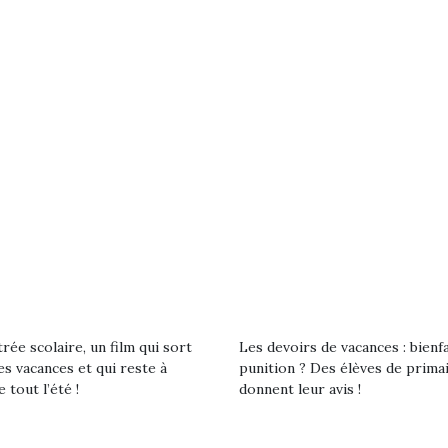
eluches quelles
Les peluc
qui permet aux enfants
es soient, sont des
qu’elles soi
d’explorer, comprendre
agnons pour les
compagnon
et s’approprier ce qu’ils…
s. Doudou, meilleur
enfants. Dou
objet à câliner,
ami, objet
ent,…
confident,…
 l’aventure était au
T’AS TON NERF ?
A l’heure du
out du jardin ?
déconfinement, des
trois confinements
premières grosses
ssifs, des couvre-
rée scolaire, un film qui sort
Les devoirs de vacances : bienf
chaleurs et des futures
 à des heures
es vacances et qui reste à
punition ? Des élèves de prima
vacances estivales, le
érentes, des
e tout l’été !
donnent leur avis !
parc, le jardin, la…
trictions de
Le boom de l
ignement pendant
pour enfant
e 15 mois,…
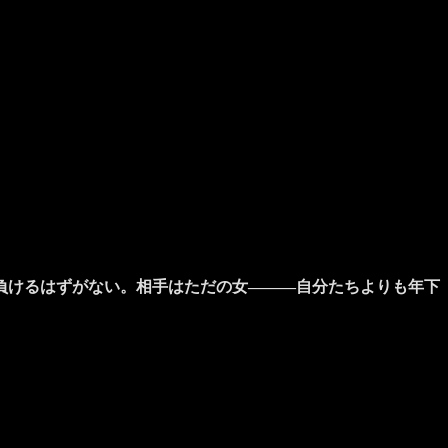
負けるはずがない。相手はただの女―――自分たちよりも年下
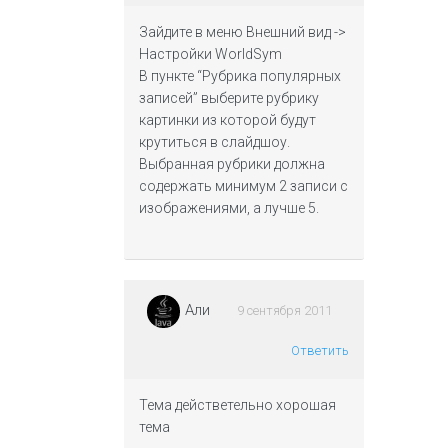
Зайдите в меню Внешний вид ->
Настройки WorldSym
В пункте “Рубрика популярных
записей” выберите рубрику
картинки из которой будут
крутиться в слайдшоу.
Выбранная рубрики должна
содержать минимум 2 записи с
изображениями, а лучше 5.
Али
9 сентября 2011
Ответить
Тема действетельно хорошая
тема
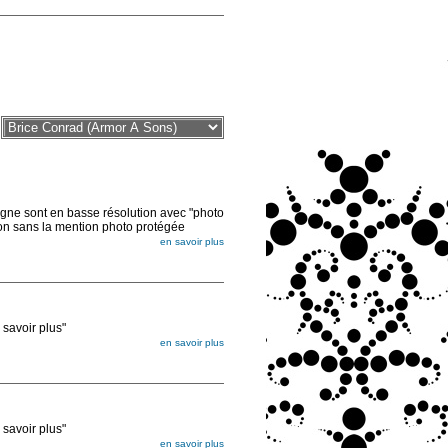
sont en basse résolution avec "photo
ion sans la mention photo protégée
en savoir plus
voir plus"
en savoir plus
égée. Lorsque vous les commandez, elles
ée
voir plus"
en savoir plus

——————

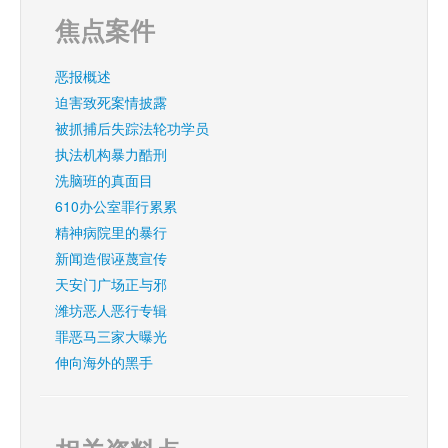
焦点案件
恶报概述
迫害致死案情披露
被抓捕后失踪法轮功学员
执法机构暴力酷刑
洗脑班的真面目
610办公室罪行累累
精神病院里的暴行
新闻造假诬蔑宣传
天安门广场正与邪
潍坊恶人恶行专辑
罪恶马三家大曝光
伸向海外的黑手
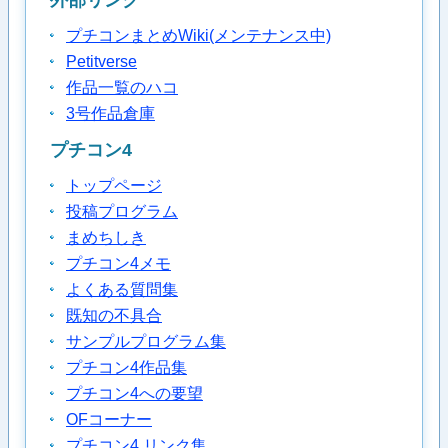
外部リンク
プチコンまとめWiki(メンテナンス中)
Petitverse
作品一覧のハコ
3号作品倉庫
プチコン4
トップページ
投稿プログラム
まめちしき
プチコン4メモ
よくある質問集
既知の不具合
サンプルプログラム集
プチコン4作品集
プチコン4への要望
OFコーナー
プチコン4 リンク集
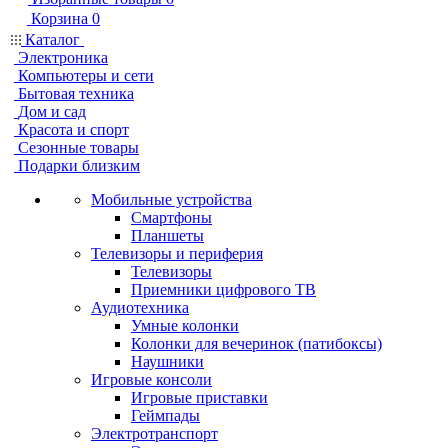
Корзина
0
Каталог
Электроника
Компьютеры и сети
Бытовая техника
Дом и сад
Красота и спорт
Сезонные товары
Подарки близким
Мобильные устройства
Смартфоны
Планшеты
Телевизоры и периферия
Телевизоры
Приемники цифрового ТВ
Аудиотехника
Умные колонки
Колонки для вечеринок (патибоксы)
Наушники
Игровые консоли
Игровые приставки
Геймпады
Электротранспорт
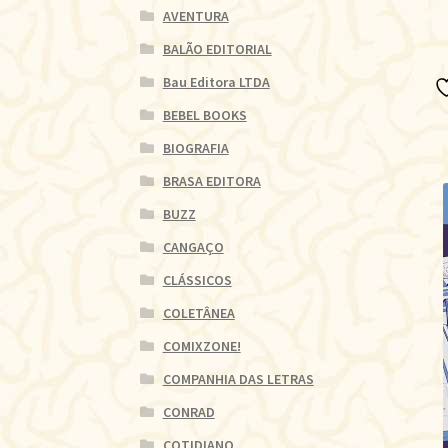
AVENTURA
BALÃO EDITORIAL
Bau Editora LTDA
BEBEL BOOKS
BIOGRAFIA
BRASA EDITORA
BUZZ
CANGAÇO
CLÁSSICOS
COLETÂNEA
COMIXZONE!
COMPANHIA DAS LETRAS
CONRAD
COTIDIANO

——————

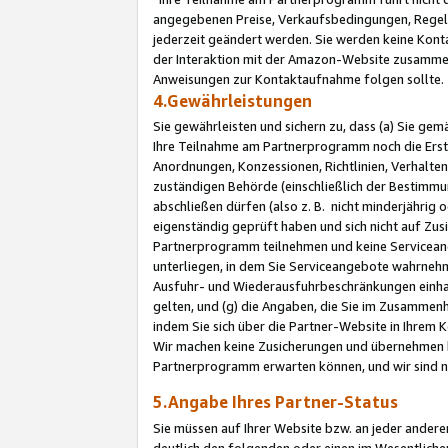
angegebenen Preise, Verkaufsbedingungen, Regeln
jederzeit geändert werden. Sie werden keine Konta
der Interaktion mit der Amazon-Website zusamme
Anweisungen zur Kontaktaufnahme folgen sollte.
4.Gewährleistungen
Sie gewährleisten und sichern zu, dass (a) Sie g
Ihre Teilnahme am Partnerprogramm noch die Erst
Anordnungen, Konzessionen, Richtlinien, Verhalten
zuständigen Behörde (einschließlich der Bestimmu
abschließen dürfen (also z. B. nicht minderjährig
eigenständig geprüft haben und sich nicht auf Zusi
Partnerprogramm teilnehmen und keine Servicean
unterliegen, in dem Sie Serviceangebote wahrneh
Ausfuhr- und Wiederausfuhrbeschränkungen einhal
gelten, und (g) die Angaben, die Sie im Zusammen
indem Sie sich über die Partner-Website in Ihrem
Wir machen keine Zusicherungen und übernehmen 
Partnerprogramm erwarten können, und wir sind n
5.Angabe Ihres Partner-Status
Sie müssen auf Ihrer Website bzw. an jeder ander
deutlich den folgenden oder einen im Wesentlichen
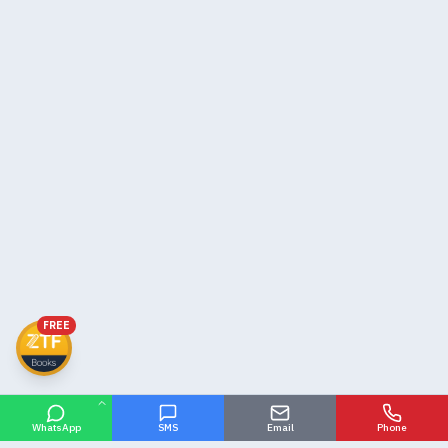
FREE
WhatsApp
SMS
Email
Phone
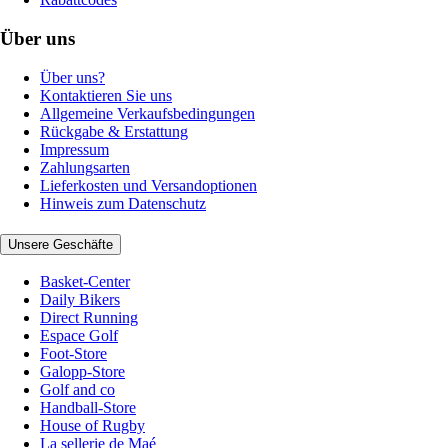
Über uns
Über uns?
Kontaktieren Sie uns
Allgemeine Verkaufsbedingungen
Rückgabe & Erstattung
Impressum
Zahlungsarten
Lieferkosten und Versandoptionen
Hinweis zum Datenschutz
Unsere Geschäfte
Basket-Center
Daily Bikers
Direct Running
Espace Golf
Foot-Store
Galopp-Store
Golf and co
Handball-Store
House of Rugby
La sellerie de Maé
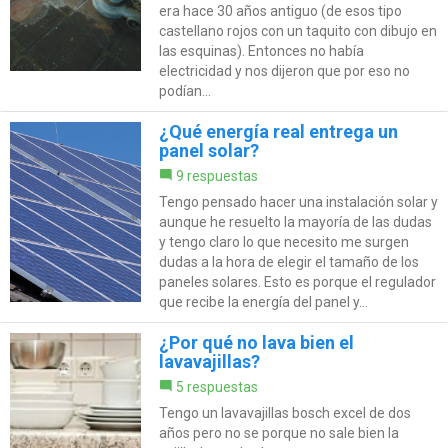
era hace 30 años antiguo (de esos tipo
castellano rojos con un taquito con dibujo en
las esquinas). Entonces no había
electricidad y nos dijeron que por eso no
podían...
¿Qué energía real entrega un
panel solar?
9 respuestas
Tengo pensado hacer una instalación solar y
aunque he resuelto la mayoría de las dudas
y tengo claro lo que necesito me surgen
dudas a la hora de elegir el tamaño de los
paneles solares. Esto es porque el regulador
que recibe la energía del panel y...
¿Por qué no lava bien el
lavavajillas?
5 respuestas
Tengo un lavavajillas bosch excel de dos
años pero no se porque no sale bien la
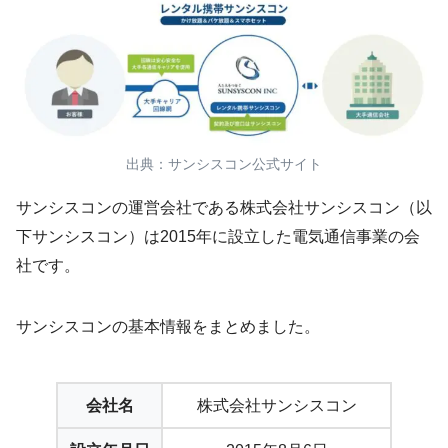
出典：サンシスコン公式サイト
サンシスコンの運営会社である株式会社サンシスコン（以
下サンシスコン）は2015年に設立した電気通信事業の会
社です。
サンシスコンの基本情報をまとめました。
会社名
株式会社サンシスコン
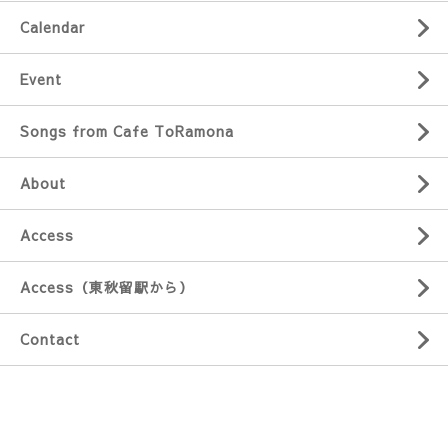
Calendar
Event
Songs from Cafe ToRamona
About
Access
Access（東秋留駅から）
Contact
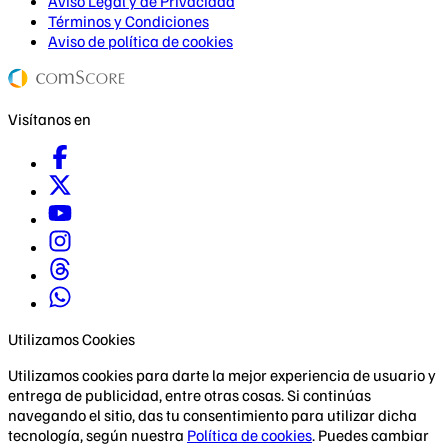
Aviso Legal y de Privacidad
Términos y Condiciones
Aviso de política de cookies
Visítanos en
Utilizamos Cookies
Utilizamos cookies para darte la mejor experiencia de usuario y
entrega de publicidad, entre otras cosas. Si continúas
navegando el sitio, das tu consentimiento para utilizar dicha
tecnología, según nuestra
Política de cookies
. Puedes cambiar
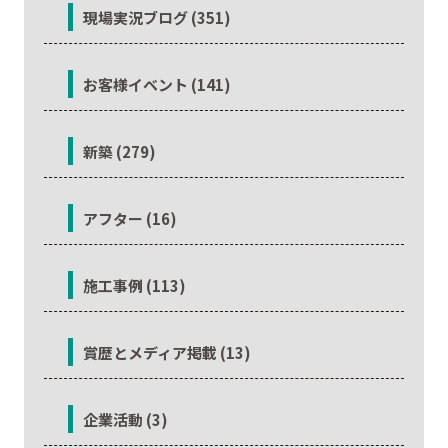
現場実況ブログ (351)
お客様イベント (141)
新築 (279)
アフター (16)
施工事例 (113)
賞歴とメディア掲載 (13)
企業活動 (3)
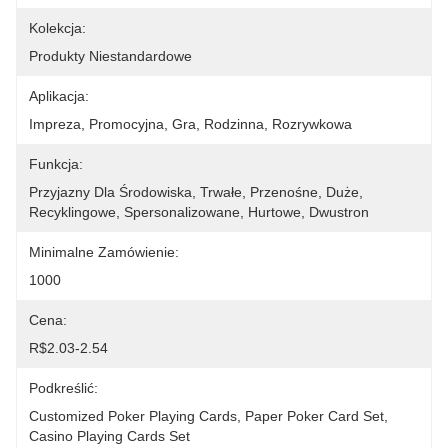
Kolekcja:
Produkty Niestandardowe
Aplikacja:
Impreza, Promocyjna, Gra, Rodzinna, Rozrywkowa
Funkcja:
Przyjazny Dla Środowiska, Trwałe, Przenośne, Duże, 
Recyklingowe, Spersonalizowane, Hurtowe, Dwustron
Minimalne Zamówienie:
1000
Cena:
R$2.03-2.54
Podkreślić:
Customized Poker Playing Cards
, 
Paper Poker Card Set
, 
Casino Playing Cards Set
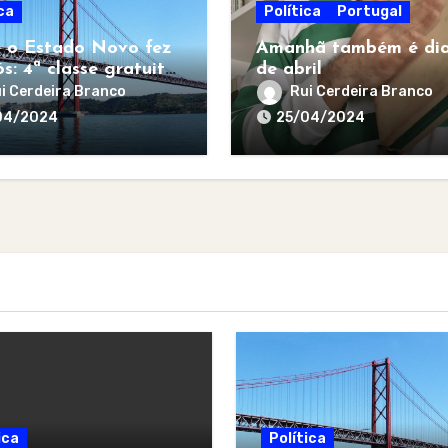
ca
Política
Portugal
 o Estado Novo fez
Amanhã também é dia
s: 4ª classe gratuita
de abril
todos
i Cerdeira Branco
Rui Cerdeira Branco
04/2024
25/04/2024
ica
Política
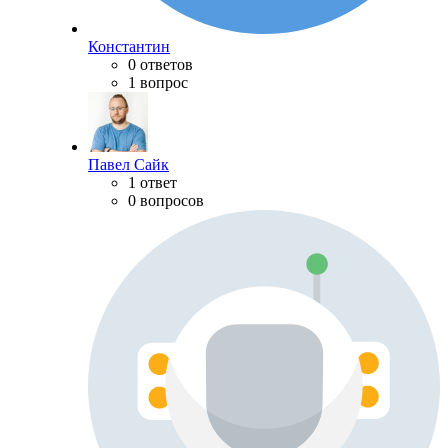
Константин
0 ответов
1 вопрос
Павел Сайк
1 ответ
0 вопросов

——————

In the entries above, find the line with "eluches quelles" and the line with "premières grosses", then set down exactly those two and every line between them, nothing else.

# EXPECTED OUTPUT
eluches quelles
Les peluc
qui permet aux enfants
es soient, sont des
qu’elles soi
d’explorer, comprendre
agnons pour les
compagnon
et s’approprier ce qu’ils…
s. Doudou, meilleur
enfants. Dou
objet à câliner,
ami, objet
ent,…
confident,…
 l’aventure était au
T’AS TON NERF ?
A l’heure du
out du jardin ?
déconfinement, des
trois confinements
premières grosses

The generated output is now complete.